Thanks for listening and Any advice would be greatly appreciated


----------



## LeeLee (Aug 11, 2013)

You already have the SW books.  As a vegetarian, you'll have to go Green, but whenever I have a Green day, I treat the 'free' carb elements as if they were Healthy Extras on Red.  By that I mean having only 2 portions a day, and restricting portion size to 35g dry weight of pasta/rice/couscous, or a 230g raw weight jacket spud.  Have a go and see how you get on - it won't cost you anything!

If you need inspiration, try joining a group again or doing it online, where there's a huge array of recipes.  I've posted a few of my adaptations in the recipes section (I tend to mess around a bit with ingredients, so my versions don't breach copyright, I hope.)


----------



## Northerner (Aug 11, 2013)

Pulses are generally good - very low GI, also quinoa


----------



## LeeLee (Aug 11, 2013)

Northerner said:


> Pulses are generally good - very low GI, also quinoa


And 'free' on Green!


----------



## cherrycake (Aug 11, 2013)

LeeLee said:


> You already have the SW books.  As a vegetarian, you'll have to go Green, but whenever I have a Green day, I treat the 'free' carb elements as if they were Healthy Extras on Red.  By that I mean having only 2 portions a day, and restricting portion size to 35g dry weight of pasta/rice/couscous, or a 230g raw weight jacket spud.  Have a go and see how you get on - it won't cost you anything!
> 
> If you need inspiration, try joining a group again or doing it online, where there's a huge array of recipes.  I've posted a few of my adaptations in the recipes section (I tend to mess around a bit with ingredients, so my versions don't breach copyright, I hope.)

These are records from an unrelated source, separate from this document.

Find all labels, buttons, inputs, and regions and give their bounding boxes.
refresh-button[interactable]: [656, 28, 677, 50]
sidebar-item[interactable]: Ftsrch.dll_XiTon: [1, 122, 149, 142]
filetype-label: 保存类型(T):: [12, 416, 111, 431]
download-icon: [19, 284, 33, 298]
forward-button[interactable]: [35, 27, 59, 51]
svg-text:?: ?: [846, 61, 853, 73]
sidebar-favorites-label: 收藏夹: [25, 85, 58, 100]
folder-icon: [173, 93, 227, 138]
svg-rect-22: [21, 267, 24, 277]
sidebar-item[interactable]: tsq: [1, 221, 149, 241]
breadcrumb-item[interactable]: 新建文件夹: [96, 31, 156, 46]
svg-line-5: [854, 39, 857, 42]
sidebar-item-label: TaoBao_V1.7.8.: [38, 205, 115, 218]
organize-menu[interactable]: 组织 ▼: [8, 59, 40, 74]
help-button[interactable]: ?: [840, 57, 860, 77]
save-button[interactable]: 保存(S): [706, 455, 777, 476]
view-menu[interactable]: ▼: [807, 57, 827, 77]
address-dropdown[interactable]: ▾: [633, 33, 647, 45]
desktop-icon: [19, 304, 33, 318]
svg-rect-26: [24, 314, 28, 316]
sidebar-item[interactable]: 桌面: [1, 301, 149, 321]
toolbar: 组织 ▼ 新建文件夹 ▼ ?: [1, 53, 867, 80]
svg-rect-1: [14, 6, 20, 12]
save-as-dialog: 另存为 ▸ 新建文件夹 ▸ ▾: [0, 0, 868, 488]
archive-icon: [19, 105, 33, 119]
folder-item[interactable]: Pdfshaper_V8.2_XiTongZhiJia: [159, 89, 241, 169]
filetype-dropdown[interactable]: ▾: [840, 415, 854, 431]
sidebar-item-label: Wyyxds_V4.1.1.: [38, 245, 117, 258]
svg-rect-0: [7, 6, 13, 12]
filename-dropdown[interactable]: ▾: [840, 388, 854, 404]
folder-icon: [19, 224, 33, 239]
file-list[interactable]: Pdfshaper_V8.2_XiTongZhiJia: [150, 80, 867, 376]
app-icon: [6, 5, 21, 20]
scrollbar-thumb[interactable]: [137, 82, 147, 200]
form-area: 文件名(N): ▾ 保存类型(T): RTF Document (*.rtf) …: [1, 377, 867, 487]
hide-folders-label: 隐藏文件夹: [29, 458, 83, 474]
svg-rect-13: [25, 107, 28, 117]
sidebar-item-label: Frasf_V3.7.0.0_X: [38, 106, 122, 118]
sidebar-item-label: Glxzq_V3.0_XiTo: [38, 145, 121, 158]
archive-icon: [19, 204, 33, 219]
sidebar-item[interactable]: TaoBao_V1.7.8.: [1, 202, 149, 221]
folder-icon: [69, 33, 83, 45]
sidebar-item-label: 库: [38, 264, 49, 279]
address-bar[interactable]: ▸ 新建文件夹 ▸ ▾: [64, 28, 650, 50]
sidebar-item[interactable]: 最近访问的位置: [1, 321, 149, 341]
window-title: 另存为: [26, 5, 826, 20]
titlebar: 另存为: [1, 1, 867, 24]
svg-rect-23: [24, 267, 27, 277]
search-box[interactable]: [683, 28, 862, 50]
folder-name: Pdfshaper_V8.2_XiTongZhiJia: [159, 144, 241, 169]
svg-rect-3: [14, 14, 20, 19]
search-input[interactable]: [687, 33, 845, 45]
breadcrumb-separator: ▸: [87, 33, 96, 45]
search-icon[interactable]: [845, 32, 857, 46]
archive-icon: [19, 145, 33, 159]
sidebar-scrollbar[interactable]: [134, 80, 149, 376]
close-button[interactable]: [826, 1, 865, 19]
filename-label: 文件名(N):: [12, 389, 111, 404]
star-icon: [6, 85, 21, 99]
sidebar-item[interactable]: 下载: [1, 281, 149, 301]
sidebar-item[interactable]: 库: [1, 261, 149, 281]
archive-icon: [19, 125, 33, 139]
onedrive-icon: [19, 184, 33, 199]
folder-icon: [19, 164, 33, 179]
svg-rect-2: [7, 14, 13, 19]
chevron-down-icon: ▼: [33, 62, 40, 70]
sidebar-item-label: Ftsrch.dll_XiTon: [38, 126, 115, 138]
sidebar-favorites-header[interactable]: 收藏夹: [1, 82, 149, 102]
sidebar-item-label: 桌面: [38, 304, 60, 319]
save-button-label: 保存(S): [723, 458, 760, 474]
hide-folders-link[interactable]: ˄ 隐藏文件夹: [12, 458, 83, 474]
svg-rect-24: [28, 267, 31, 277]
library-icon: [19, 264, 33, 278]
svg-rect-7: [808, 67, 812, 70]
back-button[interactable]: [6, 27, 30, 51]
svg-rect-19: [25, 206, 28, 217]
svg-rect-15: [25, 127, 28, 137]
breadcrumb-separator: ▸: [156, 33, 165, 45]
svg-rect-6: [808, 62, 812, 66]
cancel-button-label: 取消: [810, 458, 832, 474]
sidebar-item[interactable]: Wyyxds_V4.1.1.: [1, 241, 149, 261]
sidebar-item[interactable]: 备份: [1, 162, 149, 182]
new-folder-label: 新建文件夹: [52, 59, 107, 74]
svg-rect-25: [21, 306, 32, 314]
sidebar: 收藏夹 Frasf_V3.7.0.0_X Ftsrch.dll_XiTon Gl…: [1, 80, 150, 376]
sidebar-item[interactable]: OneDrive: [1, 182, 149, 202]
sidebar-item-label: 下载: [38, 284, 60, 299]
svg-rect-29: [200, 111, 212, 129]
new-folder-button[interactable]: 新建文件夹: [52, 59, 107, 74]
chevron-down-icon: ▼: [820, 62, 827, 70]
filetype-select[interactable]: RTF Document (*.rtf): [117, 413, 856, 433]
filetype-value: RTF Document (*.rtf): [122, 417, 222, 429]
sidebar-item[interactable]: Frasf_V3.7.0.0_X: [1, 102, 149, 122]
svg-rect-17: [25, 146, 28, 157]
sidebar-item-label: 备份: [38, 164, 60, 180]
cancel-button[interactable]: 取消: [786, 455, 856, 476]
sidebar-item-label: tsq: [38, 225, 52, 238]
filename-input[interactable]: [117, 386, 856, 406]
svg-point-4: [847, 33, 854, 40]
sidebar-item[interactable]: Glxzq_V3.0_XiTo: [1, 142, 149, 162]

_ I treat the 'free' carb elements as if they were Healthy Extras on Red.  By that I mean having only 2 portions a day, and restricting portion size to 35g dry weight of pasta/rice/couscous, or a 230g raw weight jacket spud._

Now thats a great idea! thanks LeeLee. 
In the past my SW consultant has always encouraged me to eat more carbs to fill up on But I wasn't losing weight But the way you've explained it, makes perfect sense to portion control and weigh the carbs. 
I've just got my SW books out and this time I'll read them thoroughly and try and do it properly for once 
I'll have a look at the recipes here too.

LeeLee how much weight have you lost with SW?


----------



## cherrycake (Aug 11, 2013)

Northerner said:


> Pulses are generally good - very low GI, also quinoa



I tried quinoa for the first time last week, its quite nice with some veg and stock cube


----------



## LeeLee (Aug 11, 2013)

cherrycake said:


> LeeLee how much weight have you lost with SW?

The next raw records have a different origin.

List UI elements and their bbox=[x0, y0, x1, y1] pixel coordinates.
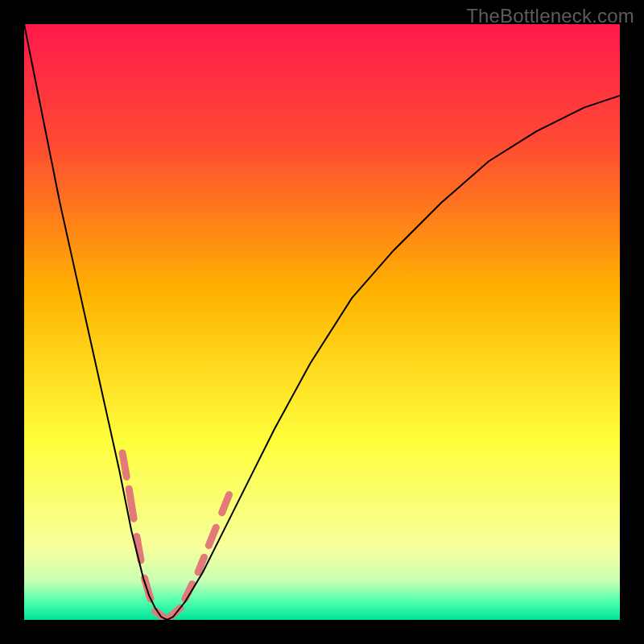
chart-frame bbox=[24, 24, 620, 620]
watermark-text: TheBottleneck.com bbox=[466, 5, 634, 27]
gradient-background bbox=[24, 24, 620, 620]
dash-marker bbox=[122, 453, 126, 477]
dash-marker bbox=[129, 489, 134, 518]
chart-svg bbox=[24, 24, 620, 620]
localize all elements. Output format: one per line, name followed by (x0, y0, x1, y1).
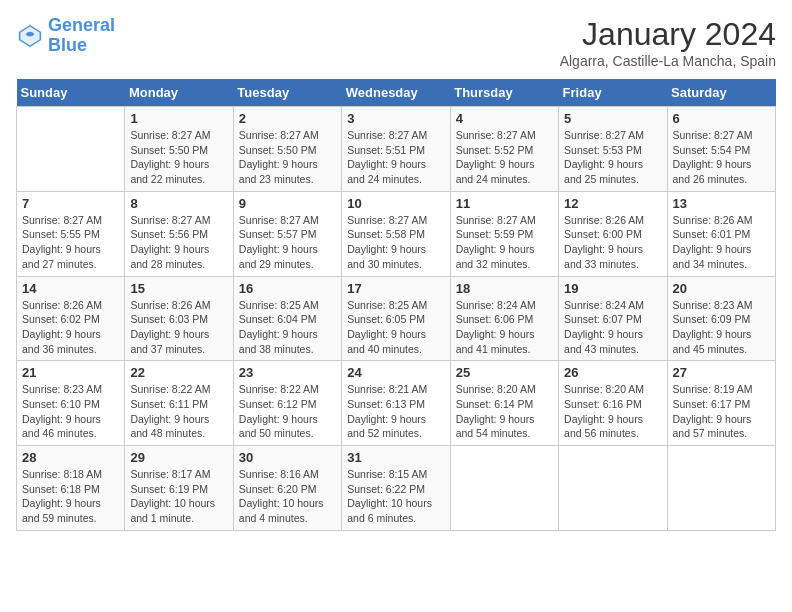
logo: General Blue (16, 16, 115, 56)
day-number: 15 (130, 281, 227, 296)
day-number: 21 (22, 365, 119, 380)
day-detail: Sunrise: 8:27 AMSunset: 5:55 PMDaylight:… (22, 213, 119, 272)
day-detail: Sunrise: 8:27 AMSunset: 5:56 PMDaylight:… (130, 213, 227, 272)
calendar-cell (17, 107, 125, 192)
day-detail: Sunrise: 8:22 AMSunset: 6:12 PMDaylight:… (239, 382, 336, 441)
day-number: 19 (564, 281, 661, 296)
day-detail: Sunrise: 8:27 AMSunset: 5:51 PMDaylight:… (347, 128, 444, 187)
logo-icon (16, 22, 44, 50)
calendar-cell: 30Sunrise: 8:16 AMSunset: 6:20 PMDayligh… (233, 446, 341, 531)
day-number: 9 (239, 196, 336, 211)
day-detail: Sunrise: 8:27 AMSunset: 5:54 PMDaylight:… (673, 128, 770, 187)
day-detail: Sunrise: 8:19 AMSunset: 6:17 PMDaylight:… (673, 382, 770, 441)
weekday-header-row: SundayMondayTuesdayWednesdayThursdayFrid… (17, 79, 776, 107)
calendar-cell: 17Sunrise: 8:25 AMSunset: 6:05 PMDayligh… (342, 276, 450, 361)
day-detail: Sunrise: 8:27 AMSunset: 5:58 PMDaylight:… (347, 213, 444, 272)
calendar-cell: 13Sunrise: 8:26 AMSunset: 6:01 PMDayligh… (667, 191, 775, 276)
calendar-week-row: 21Sunrise: 8:23 AMSunset: 6:10 PMDayligh… (17, 361, 776, 446)
day-number: 17 (347, 281, 444, 296)
day-number: 1 (130, 111, 227, 126)
day-number: 2 (239, 111, 336, 126)
calendar-cell: 29Sunrise: 8:17 AMSunset: 6:19 PMDayligh… (125, 446, 233, 531)
day-detail: Sunrise: 8:25 AMSunset: 6:04 PMDaylight:… (239, 298, 336, 357)
calendar-cell: 11Sunrise: 8:27 AMSunset: 5:59 PMDayligh… (450, 191, 558, 276)
calendar-cell: 28Sunrise: 8:18 AMSunset: 6:18 PMDayligh… (17, 446, 125, 531)
day-detail: Sunrise: 8:27 AMSunset: 5:57 PMDaylight:… (239, 213, 336, 272)
day-detail: Sunrise: 8:26 AMSunset: 6:02 PMDaylight:… (22, 298, 119, 357)
day-number: 18 (456, 281, 553, 296)
calendar-cell: 20Sunrise: 8:23 AMSunset: 6:09 PMDayligh… (667, 276, 775, 361)
day-detail: Sunrise: 8:27 AMSunset: 5:59 PMDaylight:… (456, 213, 553, 272)
day-number: 26 (564, 365, 661, 380)
calendar-cell: 26Sunrise: 8:20 AMSunset: 6:16 PMDayligh… (559, 361, 667, 446)
day-number: 31 (347, 450, 444, 465)
day-detail: Sunrise: 8:21 AMSunset: 6:13 PMDaylight:… (347, 382, 444, 441)
calendar-cell: 1Sunrise: 8:27 AMSunset: 5:50 PMDaylight… (125, 107, 233, 192)
page-header: General Blue January 2024 Algarra, Casti… (16, 16, 776, 69)
day-number: 29 (130, 450, 227, 465)
calendar-week-row: 1Sunrise: 8:27 AMSunset: 5:50 PMDaylight… (17, 107, 776, 192)
day-detail: Sunrise: 8:18 AMSunset: 6:18 PMDaylight:… (22, 467, 119, 526)
day-detail: Sunrise: 8:27 AMSunset: 5:52 PMDaylight:… (456, 128, 553, 187)
calendar-cell: 25Sunrise: 8:20 AMSunset: 6:14 PMDayligh… (450, 361, 558, 446)
weekday-header-cell: Monday (125, 79, 233, 107)
day-number: 27 (673, 365, 770, 380)
day-detail: Sunrise: 8:20 AMSunset: 6:14 PMDaylight:… (456, 382, 553, 441)
calendar-cell: 10Sunrise: 8:27 AMSunset: 5:58 PMDayligh… (342, 191, 450, 276)
weekday-header-cell: Wednesday (342, 79, 450, 107)
day-number: 16 (239, 281, 336, 296)
day-detail: Sunrise: 8:23 AMSunset: 6:10 PMDaylight:… (22, 382, 119, 441)
day-number: 11 (456, 196, 553, 211)
day-number: 12 (564, 196, 661, 211)
weekday-header-cell: Thursday (450, 79, 558, 107)
day-number: 30 (239, 450, 336, 465)
calendar-cell: 31Sunrise: 8:15 AMSunset: 6:22 PMDayligh… (342, 446, 450, 531)
day-number: 6 (673, 111, 770, 126)
day-number: 14 (22, 281, 119, 296)
calendar-cell: 23Sunrise: 8:22 AMSunset: 6:12 PMDayligh… (233, 361, 341, 446)
calendar-cell: 2Sunrise: 8:27 AMSunset: 5:50 PMDaylight… (233, 107, 341, 192)
calendar-cell (667, 446, 775, 531)
calendar-cell: 12Sunrise: 8:26 AMSunset: 6:00 PMDayligh… (559, 191, 667, 276)
day-detail: Sunrise: 8:20 AMSunset: 6:16 PMDaylight:… (564, 382, 661, 441)
calendar-cell: 19Sunrise: 8:24 AMSunset: 6:07 PMDayligh… (559, 276, 667, 361)
month-title: January 2024 (560, 16, 776, 53)
calendar-body: 1Sunrise: 8:27 AMSunset: 5:50 PMDaylight… (17, 107, 776, 531)
weekday-header-cell: Tuesday (233, 79, 341, 107)
calendar-cell: 15Sunrise: 8:26 AMSunset: 6:03 PMDayligh… (125, 276, 233, 361)
day-number: 10 (347, 196, 444, 211)
calendar-cell: 22Sunrise: 8:22 AMSunset: 6:11 PMDayligh… (125, 361, 233, 446)
day-number: 13 (673, 196, 770, 211)
calendar-cell: 5Sunrise: 8:27 AMSunset: 5:53 PMDaylight… (559, 107, 667, 192)
day-detail: Sunrise: 8:27 AMSunset: 5:50 PMDaylight:… (239, 128, 336, 187)
day-detail: Sunrise: 8:25 AMSunset: 6:05 PMDaylight:… (347, 298, 444, 357)
day-detail: Sunrise: 8:26 AMSunset: 6:03 PMDaylight:… (130, 298, 227, 357)
day-detail: Sunrise: 8:24 AMSunset: 6:07 PMDaylight:… (564, 298, 661, 357)
calendar-week-row: 14Sunrise: 8:26 AMSunset: 6:02 PMDayligh… (17, 276, 776, 361)
day-number: 24 (347, 365, 444, 380)
calendar-cell: 24Sunrise: 8:21 AMSunset: 6:13 PMDayligh… (342, 361, 450, 446)
weekday-header-cell: Sunday (17, 79, 125, 107)
day-number: 4 (456, 111, 553, 126)
day-detail: Sunrise: 8:26 AMSunset: 6:01 PMDaylight:… (673, 213, 770, 272)
day-detail: Sunrise: 8:27 AMSunset: 5:53 PMDaylight:… (564, 128, 661, 187)
location: Algarra, Castille-La Mancha, Spain (560, 53, 776, 69)
day-number: 23 (239, 365, 336, 380)
calendar-cell: 3Sunrise: 8:27 AMSunset: 5:51 PMDaylight… (342, 107, 450, 192)
calendar-week-row: 28Sunrise: 8:18 AMSunset: 6:18 PMDayligh… (17, 446, 776, 531)
calendar-cell: 18Sunrise: 8:24 AMSunset: 6:06 PMDayligh… (450, 276, 558, 361)
calendar-cell: 16Sunrise: 8:25 AMSunset: 6:04 PMDayligh… (233, 276, 341, 361)
day-number: 7 (22, 196, 119, 211)
day-detail: Sunrise: 8:17 AMSunset: 6:19 PMDaylight:… (130, 467, 227, 526)
calendar-table: SundayMondayTuesdayWednesdayThursdayFrid… (16, 79, 776, 531)
calendar-cell (559, 446, 667, 531)
day-detail: Sunrise: 8:22 AMSunset: 6:11 PMDaylight:… (130, 382, 227, 441)
calendar-cell: 8Sunrise: 8:27 AMSunset: 5:56 PMDaylight… (125, 191, 233, 276)
calendar-cell: 7Sunrise: 8:27 AMSunset: 5:55 PMDaylight… (17, 191, 125, 276)
day-number: 25 (456, 365, 553, 380)
day-number: 20 (673, 281, 770, 296)
weekday-header-cell: Saturday (667, 79, 775, 107)
day-number: 28 (22, 450, 119, 465)
calendar-cell: 21Sunrise: 8:23 AMSunset: 6:10 PMDayligh… (17, 361, 125, 446)
day-number: 3 (347, 111, 444, 126)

I lost 5 stone the first time in 2004/05, then gained half back over the next 7 years.  Rejoined in April 2012 and reached my 6 stone target in 60 weeks.  I'm bumbling round my target weight now, and will have another go at losing a bit more when I feel like it.  YOU CAN DO IT TOO!


----------



## cherrycake (Aug 11, 2013)

LeeLee said:


> I lost 5 stone the first time in 2004/05, then gained half back over the next 7 years.  Rejoined in April 2012 and reached my 6 stone target in 60 weeks.  I'm bumbling round my target weight now, and will have another go at losing a bit more when I feel like it.  YOU CAN DO IT TOO!

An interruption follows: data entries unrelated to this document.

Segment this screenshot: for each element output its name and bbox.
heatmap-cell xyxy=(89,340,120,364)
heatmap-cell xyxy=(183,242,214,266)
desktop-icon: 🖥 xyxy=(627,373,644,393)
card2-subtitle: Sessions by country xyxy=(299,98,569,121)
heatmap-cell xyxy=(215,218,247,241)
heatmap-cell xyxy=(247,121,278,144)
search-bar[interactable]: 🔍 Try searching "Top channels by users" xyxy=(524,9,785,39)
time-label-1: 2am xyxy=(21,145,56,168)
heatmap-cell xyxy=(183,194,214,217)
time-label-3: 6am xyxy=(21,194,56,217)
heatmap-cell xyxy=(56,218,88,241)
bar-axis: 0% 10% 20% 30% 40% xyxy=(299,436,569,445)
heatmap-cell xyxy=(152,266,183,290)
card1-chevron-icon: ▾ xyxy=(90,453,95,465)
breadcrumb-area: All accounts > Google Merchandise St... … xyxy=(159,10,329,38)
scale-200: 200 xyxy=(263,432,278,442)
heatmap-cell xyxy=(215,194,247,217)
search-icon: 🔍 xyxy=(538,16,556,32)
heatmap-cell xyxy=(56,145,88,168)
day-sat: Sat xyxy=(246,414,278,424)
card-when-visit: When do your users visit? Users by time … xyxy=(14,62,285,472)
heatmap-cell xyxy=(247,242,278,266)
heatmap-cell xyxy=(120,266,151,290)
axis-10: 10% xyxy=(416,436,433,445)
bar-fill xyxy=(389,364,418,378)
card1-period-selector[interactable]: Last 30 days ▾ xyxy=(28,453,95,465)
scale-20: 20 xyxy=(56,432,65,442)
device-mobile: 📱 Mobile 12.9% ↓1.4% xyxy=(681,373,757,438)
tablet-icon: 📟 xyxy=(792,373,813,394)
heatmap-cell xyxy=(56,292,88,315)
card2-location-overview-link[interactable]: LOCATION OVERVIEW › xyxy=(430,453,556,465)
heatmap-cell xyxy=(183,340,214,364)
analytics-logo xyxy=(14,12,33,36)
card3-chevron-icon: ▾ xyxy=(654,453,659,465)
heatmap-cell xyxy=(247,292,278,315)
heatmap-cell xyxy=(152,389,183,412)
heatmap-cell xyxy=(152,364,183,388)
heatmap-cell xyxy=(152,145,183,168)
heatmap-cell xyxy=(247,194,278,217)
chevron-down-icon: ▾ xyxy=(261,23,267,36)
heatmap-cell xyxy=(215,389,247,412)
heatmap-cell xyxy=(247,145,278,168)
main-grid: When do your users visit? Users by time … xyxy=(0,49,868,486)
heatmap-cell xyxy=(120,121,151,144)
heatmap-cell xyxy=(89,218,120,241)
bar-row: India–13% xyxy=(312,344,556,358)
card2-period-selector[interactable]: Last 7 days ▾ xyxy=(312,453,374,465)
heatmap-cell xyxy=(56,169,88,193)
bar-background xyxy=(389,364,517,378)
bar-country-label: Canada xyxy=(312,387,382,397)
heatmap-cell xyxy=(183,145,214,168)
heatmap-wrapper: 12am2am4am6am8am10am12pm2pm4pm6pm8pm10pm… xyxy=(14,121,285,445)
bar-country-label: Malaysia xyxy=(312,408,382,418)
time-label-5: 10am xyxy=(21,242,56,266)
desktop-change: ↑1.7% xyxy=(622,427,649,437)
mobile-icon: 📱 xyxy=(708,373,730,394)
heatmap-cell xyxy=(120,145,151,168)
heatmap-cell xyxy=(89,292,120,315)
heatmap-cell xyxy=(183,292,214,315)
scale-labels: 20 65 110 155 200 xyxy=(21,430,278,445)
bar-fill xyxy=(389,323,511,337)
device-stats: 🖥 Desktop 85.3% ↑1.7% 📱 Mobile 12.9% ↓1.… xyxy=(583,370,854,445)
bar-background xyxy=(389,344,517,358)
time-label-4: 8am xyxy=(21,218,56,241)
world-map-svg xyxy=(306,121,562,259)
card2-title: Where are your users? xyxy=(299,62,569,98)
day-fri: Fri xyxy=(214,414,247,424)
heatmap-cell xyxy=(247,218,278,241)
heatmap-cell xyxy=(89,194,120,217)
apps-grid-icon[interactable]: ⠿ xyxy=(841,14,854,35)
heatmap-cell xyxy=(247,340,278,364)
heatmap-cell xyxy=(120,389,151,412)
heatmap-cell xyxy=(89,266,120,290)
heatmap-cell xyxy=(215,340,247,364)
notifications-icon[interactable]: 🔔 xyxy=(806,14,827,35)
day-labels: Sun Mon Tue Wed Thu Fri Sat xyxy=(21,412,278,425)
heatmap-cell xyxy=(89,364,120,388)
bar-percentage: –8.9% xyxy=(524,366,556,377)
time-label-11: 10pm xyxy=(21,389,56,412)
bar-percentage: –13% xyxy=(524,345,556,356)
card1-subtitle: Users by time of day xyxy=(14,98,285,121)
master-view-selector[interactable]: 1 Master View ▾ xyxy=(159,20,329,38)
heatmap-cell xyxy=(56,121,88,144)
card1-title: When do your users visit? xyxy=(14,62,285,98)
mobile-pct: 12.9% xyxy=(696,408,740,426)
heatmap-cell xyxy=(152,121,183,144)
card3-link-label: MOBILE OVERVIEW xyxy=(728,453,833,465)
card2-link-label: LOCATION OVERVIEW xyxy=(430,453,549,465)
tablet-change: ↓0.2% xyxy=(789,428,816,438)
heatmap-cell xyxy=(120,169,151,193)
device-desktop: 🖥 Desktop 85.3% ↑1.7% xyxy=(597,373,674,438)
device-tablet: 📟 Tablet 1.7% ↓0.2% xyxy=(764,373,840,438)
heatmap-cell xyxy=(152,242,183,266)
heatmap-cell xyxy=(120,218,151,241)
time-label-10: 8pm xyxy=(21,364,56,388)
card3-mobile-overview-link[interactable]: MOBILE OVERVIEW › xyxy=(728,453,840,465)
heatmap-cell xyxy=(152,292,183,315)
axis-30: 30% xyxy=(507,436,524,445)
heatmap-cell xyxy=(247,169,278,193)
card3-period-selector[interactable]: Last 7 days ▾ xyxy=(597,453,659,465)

WOW!  reading this ^^^^ got me all emotional,  Im Soooooo pleased for you... thats a FANTASTIC weight loss LeeLee xxx

did you go to class or lose it on your own?

and how did you find your weight loss when following just green days?

sorry for all the questions but you are an inspiration


----------



## Silmarillion (Sep 8, 2014)

I lost 20kg as a vego by cutting my dinners in half and saving the other half for the following night....the rest of the plate I'd just put salad or greens on it


----------